Циник отметит, что любовь Гоголя и Италии развивалась по шаблонным законам. Эйфория первых дней: «Она моя! Никто в мире ее не отнимет у меня. Она заменила мне все». Потом тихое, почти семейное домоседство: «Посох мой страннический уже не существует… Я теперь сижу дома; никаких мучительных желаний, влекущих вдаль». Потом все же - друзья былых времен и былых мест (Данилевский, Волконская, Жуковский); от их прихода становится особенно радостно, а без них уже - что-то не то. Потом - беспричинная тоска по дороге: «Голова моя так странно устроена, что иногда мне вдруг нужно пронестись несколько сот верст и пролететь расстояние для того, чтоб менять одно впечатление другим». И вот - скука: «Сказать правду, для меня давно уже мертво все, что окружает меня здесь». Но законы сплина не извечны, им всего-то двести лет, их ввел в обиход романтизм. Гоголь не следовал им - он их «примерял», словно нехотя. Чтобы прикрыться ими. Чтобы никому ничего не объяснять.

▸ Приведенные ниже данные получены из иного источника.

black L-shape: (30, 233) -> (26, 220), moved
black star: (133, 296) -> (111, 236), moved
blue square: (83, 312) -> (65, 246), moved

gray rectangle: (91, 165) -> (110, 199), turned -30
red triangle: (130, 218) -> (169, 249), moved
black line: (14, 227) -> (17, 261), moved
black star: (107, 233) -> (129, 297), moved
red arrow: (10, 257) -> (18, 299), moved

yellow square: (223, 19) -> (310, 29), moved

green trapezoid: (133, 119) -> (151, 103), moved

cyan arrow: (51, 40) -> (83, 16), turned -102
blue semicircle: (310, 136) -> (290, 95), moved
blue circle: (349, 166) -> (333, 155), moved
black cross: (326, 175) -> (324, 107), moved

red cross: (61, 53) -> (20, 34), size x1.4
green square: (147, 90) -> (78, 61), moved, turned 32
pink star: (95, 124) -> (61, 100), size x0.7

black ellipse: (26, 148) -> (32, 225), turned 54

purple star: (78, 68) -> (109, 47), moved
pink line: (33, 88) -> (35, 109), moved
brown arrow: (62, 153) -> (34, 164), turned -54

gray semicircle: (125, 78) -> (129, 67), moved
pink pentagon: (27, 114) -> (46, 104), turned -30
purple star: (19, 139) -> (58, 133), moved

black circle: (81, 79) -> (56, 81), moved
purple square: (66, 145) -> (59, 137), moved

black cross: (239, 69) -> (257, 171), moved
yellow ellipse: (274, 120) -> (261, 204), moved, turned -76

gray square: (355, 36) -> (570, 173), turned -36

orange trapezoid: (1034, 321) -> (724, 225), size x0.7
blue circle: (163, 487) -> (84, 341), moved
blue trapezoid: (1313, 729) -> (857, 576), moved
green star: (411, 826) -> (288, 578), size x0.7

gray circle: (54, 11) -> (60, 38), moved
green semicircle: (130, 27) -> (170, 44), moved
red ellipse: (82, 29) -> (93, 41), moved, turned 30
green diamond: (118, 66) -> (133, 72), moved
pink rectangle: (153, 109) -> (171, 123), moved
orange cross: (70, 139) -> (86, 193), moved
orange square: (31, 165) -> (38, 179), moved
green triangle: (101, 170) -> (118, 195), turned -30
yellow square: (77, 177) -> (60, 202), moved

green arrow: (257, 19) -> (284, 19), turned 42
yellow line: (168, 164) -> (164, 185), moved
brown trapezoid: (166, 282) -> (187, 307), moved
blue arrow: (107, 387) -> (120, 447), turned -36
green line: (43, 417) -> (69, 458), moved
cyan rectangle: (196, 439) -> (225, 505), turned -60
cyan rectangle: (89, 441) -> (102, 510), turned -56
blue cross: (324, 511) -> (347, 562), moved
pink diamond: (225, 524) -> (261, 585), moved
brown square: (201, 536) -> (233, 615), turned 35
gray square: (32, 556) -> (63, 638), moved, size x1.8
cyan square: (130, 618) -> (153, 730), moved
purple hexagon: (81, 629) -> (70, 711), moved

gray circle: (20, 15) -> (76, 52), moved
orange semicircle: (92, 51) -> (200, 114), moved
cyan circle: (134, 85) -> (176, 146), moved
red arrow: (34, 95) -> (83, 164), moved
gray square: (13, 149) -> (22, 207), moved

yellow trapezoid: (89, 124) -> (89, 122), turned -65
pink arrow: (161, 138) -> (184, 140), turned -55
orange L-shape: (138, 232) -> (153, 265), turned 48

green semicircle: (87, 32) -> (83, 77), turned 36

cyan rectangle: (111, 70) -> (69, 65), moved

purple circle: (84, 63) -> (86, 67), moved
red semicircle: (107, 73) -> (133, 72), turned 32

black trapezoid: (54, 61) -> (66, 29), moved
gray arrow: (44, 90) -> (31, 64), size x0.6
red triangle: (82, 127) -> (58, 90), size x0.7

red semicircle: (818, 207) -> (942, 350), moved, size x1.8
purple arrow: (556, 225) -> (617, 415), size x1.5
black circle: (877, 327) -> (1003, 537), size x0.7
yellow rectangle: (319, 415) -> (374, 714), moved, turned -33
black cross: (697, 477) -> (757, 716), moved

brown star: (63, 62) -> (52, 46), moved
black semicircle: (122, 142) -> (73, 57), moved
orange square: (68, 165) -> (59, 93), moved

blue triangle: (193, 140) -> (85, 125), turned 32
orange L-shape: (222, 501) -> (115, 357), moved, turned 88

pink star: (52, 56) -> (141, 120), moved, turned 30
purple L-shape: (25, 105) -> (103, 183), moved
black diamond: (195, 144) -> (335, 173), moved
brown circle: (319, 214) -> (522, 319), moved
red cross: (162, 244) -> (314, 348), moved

Русский романтизм странен, ибо отягощен привходящими обстоятельствами, начиная с плохого климата и заканчивая состраданием к порабощенному народу. Оба фактора мешали любоваться полной луной и воспевать древних местных воителей. Однако в Миргороде ночное небо бескрайно, а казачество не нуждается в жалости. Поэтому больше нигде настоящий русский романтик родиться не мог, только на Украине.

Он был и обликом своим похож на назарейцев: немецких художников, поселившихся в развалинах римского монастыря святого Исидора (это был первый «сквот» Нового времени). «Те же знакомые лица вокруг меня; те же немецкие художники, с узенькими рыженькими бородками, и те же козлы, тоже с узенькими бородками; те же разговоры, и о том же говорят, высунувшись из окон, мои соседки». Они жили рядом, рисовали рядом, ревновали друг к другу Александра Иванова и спорили об искусстве.

«Предания давно минувших дней» были «поделены» у романтиков вполне определенно - по видам искусств: живописцы изображали преимущественно библейские сюжеты, писатели - национальные, и оттого языческие. Немцы с равным азартом рисовали в альбом и купол Св. Петра, и Колизей, однако дохристианский Рим представлялся им лишь как арена преступных пыток.

Гоголь принял связь языческой античности с христианством через любовь к Италии. Это был главный подарок Италии - ему. Больше ни в ком - тем более в русском - не процвела так естественно дикая (для «неитальянца») смесь суеверия и веры, фатализма и жадности к жизни, - смесь, составившая латинский характер. Однажды, когда речь зашла о простоте и набожности дорафаэлевых живописцев, которые следует «воскрешать» новым художникам, Гоголь не выдержал: «Подобная мысль могла только явиться в голове немецкого педанта!». И еще сказал, глядя на античную статую: «То была религия».

Гоголь учился не у назарейцев. Он учился у Италии. И вспоминал там давние забытые уроки: свое детство, в котором лешие прекрасно уживались со святыми; потому такой похожей на дом и показалась ему Италия в первую встречу: «Мне кажется, как будто бы я заехал к старинным малороссийским помещикам. Такие же дряхлые двери у домов, со множеством бесполезных дыр, марающие платья мелом; старинные подсвечники и лампы в виде церковных; блюда все особенные; все на старинный манер». В возлюбленной всегда ищут черты матери.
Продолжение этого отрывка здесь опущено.